En outre, l’examen de la demande de marque actuelle n’inclut pas l’examen d’autres marques qui ont été précédemment examinées par l’Office ou d’autres offices nationaux de PI. L’Office doit examiner chaque marque en fonction de ses propres mérites et prendre une décision basée sur les lignes directrices actuelles. L’Office s’efforce d’être cohérent et tient toujours compte de ses enregistrements antérieurs; cependant, chaque examen doit être effectué en fonction de ses propres mérites et doit refléter dynamiquement les changements dans les normes linguistiques et les réalités commerciales ainsi que la jurisprudence qui les reflète. Par exemple, les signes mentionnés par le demandeur («BLACKROCK», «BRIDGEWATER», «BROOKFIELD», «VANGUARD», «APOLLO»/«ARES»/«TITAN») ont des significations conceptuelles significativement différentes et sont composés d’éléments verbaux différents de ceux du signe en cause, et il ne peut donc être accepté qu’ils soient comparables au signe contesté.
Le demandeur affirme qu’il est associé de REGENERATE ASSET MANAGEMENT et que les régulateurs financiers appliquent un contrôle strict des noms pour éviter les termes trompeurs ou génériques – leur approbation constitue une preuve objective que la terminologie fonctionne comme un identifiant d’une entreprise spécifique, et non comme une catégorie descriptive. Le demandeur n’a fourni aucune information exacte concernant les règles susmentionnées appliquées lors de la création du nom «Regenerative Asset Company», abrégé «RAC». Lors de l’examen des motifs absolus de refus, l’Office applique les principes de l’article 7 du RMCUE et les règles supplémentaires utilisées par d’autres organisations n’ont aucune valeur décisionnelle à cet égard.
IV. Conclusion
Pour les raisons susmentionnées, et conformément à l’article 7, paragraphe 1, sous b) et c), et à l’article 7, paragraphe 2, du RMCUE, la demande de marque de l’Union européenne n° 019277295 est déclarée descriptive et non distinctive sur le territoire anglophone de l’Union européenne pour tous les produits et services revendiqués.

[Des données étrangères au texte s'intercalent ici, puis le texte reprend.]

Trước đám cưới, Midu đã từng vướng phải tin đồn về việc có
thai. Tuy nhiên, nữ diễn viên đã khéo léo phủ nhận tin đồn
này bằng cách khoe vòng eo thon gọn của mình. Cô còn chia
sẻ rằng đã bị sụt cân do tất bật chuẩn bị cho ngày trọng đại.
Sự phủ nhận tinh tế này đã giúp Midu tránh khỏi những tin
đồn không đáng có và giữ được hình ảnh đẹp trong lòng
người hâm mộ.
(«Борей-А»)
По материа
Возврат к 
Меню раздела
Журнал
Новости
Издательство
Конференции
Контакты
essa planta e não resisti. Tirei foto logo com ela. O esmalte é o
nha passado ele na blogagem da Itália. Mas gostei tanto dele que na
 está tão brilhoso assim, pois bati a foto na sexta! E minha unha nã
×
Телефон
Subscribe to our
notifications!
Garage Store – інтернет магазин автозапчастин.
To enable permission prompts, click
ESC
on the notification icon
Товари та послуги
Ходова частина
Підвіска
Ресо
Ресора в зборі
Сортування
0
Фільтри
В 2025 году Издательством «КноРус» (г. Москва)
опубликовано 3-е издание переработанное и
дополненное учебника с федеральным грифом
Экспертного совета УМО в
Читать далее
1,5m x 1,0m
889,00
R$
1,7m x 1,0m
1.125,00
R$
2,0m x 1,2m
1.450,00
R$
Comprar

Conformément à l’article 66, paragraphe 2, du RMCUE, vous avez le droit de faire appel de la présente décision qui ne met pas fin à la procédure d’examen. Conformément à l’article 68 du RMCUE, l’acte de recours doit être déposé par écrit auprès de l’Office dans un délai de deux mois à compter de la date de notification de la présente décision. Il doit être déposé dans la langue de la procédure dans laquelle la décision faisant l’objet du recours a été rendue. En outre, un exposé écrit des motifs du recours doit être déposé dans un délai de quatre mois à compter de la même date. L’acte de recours ne sera réputé déposé qu’après paiement de la taxe de recours de 720 EUR.
Une fois que la présente décision sera devenue définitive, la procédure sera reprise pour l’examen de la revendication subsidiaire fondée sur l’article 7, paragraphe 3, du RMCUE et l’article 2, paragraphe 2, du RMCUEIR.